Senate plenary session: The Role of Research Metrics in Faculty Evaluation

“There’s no way we can exist as a serious educational institution if we’re not focused always on appropriate ways of evaluating all we do and all we do to others,” said University Senate President Frank Wilson in opening remarks at the Senate’s spring plenary session, “The Role of Research Metrics in Faculty Evaluation.”

“Evaluation in and of itself is not enough. It’s do we evaluate using appropriate tools, with appropriate frames of reference?”

Chancellor Patrick Gallagher

Chancellor Patrick Gallagher

Chancellor Patrick Gallagher agreed. “We need to understand the limitations, both good and bad, for these new tools and enlighten ourselves so we can use them appropriately,” he said in welcoming remarks to the audience of more than 100 at the March 29 event.

“With the advent of interconnected computers, internet-based and web-based portals, we have gone from, in many cases, being in data-poor environments to being surrounded by easily readily available data and information. There are ways that we can use this information to improve what we do.”

However, he cautioned, “You can be dazzled by those things that are readily measurable and take your eye off the things that are important but may be more difficult to measure: things that are in fact best measured with human judgment, and through experience, and through expertise, and in areas where we have not reduced them into quantifiable, distributable tools. …

“With all the power that comes from data and information, it often comes with the potential for misuse and even abuse,” Gallagher said.

“We are going to be increasingly in a world of data ubiquity. The wise course of action is to embrace that potential and to use it to advance what we do: to make our mission more effective, our research more compelling, our teaching better,” he said.

“The upside is real, but getting this right matters,” Gallagher said, acknowledging that there are valid concerns.

“We should not retreat into the nostalgic call to go back to the days before the data was there, but to an enlightened call to understand the limitations and the proper use of these new tools, to make sure that we use them effectively.”

Keynote speakers

Keynote speaker Diana Hicks, a faculty member in Georgia Institute of Technology’s School of Public Policy and the Leiden Manifesto’s first author

Keynote speaker Diana Hicks, a faculty member in Georgia Institute of Technology’s School of Public Policy and the Leiden Manifesto’s first author

One response, the Leiden Manifesto for research metrics, underpinned the keynote addresses.

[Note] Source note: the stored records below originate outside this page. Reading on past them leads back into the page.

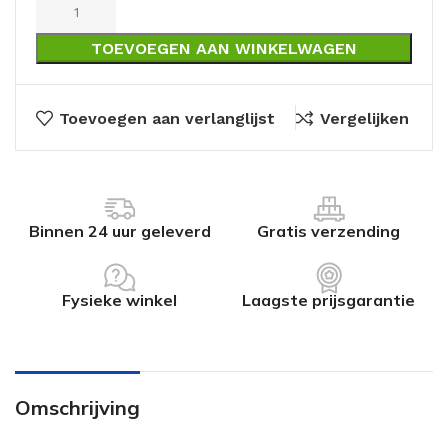
TOEVOEGEN AAN WINKELWAGEN
Toevoegen aan verlanglijst
Vergelijken
Binnen 24 uur geleverd
Gratis verzending
Fysieke winkel
Laagste prijsgarantie
Omschrijving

Diana Hicks, the manifesto’s first author, provided an overview.

Hicks, a faculty member in Georgia Institute of Technology’s School of Public Policy, said some or all of the principles have been adopted by four universities, only one of which is in the United States: Ghent University (Belgium), Indiana University-Bloomington (United States), Loughborough University and University of Bath (United Kingdom).

“I think the challenge for us going forward is to make the manifesto a living document so that it can evolve and accommodate the learning that happens through experience over the years,” said Hicks.

Keynote speaker Cassidy Sugimoto, faculty member in informatics at Indiana University-Bloomington

Keynote speaker Cassidy Sugimoto, faculty member in informatics at Indiana University-Bloomington

The second keynote speaker, Cassidy Sugimoto, was instrumental in incorporating the Leiden Manifesto into policy at Indiana University-Bloomington, where she is a faculty member of informatics.

IU worked to solidify its policy after learning that a Rutgers University faculty member had discovered inconsistencies in his productivity data provided by Academic Analytics, a company whose services IU uses. After much debate, the faculty council approved a policy last year (www.indiana.edu/~bfc/docs/circulars/15-16/B47-2016Amended.pdf.).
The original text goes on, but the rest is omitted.